Dataset entries
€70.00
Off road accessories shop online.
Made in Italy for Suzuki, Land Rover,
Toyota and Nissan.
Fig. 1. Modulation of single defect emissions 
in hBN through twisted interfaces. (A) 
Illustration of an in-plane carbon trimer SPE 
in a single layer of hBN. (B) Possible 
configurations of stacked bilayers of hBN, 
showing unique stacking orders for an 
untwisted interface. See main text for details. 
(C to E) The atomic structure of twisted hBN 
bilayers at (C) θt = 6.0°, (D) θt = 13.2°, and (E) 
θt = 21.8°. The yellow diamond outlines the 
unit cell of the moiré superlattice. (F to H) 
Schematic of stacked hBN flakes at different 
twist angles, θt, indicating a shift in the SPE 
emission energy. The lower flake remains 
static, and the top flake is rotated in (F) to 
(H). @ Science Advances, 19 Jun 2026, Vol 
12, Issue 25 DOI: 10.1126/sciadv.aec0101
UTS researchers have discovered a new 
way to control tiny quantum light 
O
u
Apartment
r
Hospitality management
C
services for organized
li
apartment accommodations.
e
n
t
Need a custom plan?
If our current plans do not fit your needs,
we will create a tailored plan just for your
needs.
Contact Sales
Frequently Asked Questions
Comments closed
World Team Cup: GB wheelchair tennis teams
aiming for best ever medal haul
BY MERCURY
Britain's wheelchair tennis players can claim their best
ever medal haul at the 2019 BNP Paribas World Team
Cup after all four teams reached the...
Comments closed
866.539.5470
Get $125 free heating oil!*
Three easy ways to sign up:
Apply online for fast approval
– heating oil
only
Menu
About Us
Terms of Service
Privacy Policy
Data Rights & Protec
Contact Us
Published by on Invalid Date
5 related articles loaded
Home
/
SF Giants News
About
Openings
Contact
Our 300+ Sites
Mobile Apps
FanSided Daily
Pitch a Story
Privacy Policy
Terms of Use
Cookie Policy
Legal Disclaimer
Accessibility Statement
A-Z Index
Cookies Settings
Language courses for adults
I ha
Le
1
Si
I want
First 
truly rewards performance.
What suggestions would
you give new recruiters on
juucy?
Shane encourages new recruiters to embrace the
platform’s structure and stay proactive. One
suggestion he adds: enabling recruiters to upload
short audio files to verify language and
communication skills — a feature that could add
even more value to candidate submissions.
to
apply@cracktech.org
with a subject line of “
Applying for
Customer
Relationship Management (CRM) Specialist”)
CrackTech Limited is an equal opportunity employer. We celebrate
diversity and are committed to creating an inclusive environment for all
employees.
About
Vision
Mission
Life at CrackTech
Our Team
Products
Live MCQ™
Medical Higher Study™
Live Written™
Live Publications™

- _WORK REQUEST_:
Retrieve each line of the data in which the word "recruiters" can be found.

- _YOUR RESPONSE_:
you give new recruiters on
Shane encourages new recruiters to embrace the
suggestion he adds: enabling recruiters to upload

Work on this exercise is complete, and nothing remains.